The 83-year-old, who rode 30 British Classic winners including a record nine Epsom Derbies, has suffered from heart issues in the past.
"Dad has left hospital, which is great news, and the doctors have been pleased with how his heart has settled down - these things take time when you're 83," his daughter Maureen Haggas told the Racing Post.
"Needless to say he'll be taking it easy over Christmas and hopefully build his strength back up into the new year."
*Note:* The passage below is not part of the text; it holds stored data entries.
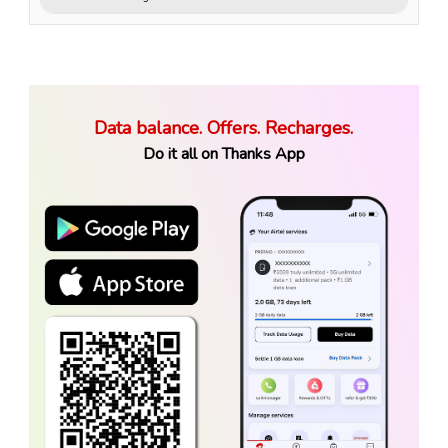
Data balance. Offers. Recharges.
Do it all on Thanks App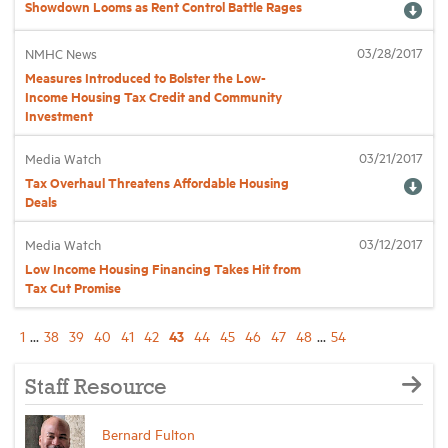
Showdown Looms as Rent Control Battle Rages
03/28/2017
NMHC News
Measures Introduced to Bolster the Low-
Income Housing Tax Credit and Community
Investment
03/21/2017
Media Watch
Tax Overhaul Threatens Affordable Housing
Deals
03/12/2017
Media Watch
Low Income Housing Financing Takes Hit from
Tax Cut Promise
43
1
...
38
39
40
41
42
44
45
46
47
48
...
54
Staff Resource
Bernard Fulton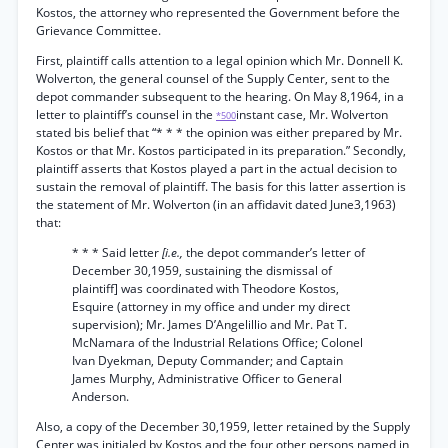
Kostos, the attorney who represented the Government before the
Grievance Committee.
First, plaintiff calls attention to a legal opinion which Mr. Donnell K.
Wolverton, the general counsel of the Supply Center, sent to the
depot commander subsequent to the hearing. On May 8,1964, in a
letter to plaintiff’s counsel in the
instant case, Mr. Wolverton
*500
stated bis belief that “* * * the opinion was either prepared by Mr.
Kostos or that Mr. Kostos participated in its preparation.” Secondly,
plaintiff asserts that Kostos played a part in the actual decision to
sustain the removal of plaintiff. The basis for this latter assertion is
the statement of Mr. Wolverton (in an affidavit dated June3,1963)
that:
* * * Said letter
[i.e.,
the depot commander’s letter of
December 30,1959, sustaining the dismissal of
plaintiff] was coordinated with Theodore Kostos,
Esquire (attorney in my office and under my direct
supervision); Mr. James D’Angelillio and Mr. Pat T.
McNamara of the Industrial Relations Office; Colonel
Ivan Dyekman, Deputy Commander; and Captain
James Murphy, Administrative Officer to General
Anderson.
Also, a copy of the December 30,1959, letter retained by the Supply
Center was initialed by Kostos and the four other persons named in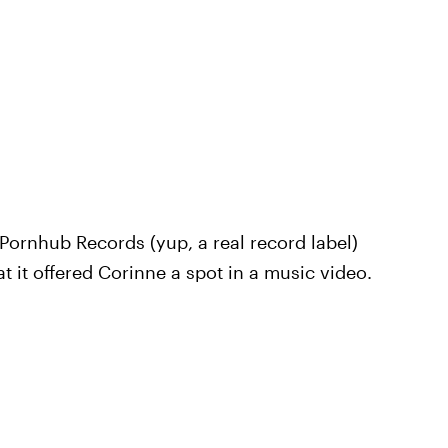
Pornhub Records (yup, a real record label)
hat it offered Corinne a spot in a music video.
Known as 'The Long Fellow' - because at 5-foot-8 (1.73 metres) he was tall for a flat jockey - Piggott racked up 116 victories at the prestigious Royal Ascot meeting.
He battled to keep his weight down and subsisted on a diet of champagne and cigars and regular visits to the sauna.
Piggott was sentenced to three years in jail in 1987 after being found guilty of an alleged tax fraud of more than £3 million. With time off for good behaviour he served a year and a day.
Showing his trademark resilience, he returned to the saddle - after failing to flourish as a trainer - in 1990 aged 54 and produced one of the more remarkable sporting comebacks.
Less than a fortnight later he rode Royal Academy to victory in the Million dollar Breeders' Cup Mile for iconic Irish trainer, the late Vincent O'Brien.
Despite serving time many believe he deserved a knighthood - fellow jockeys such as Gordon Richards and AP McCoy have been ennobled.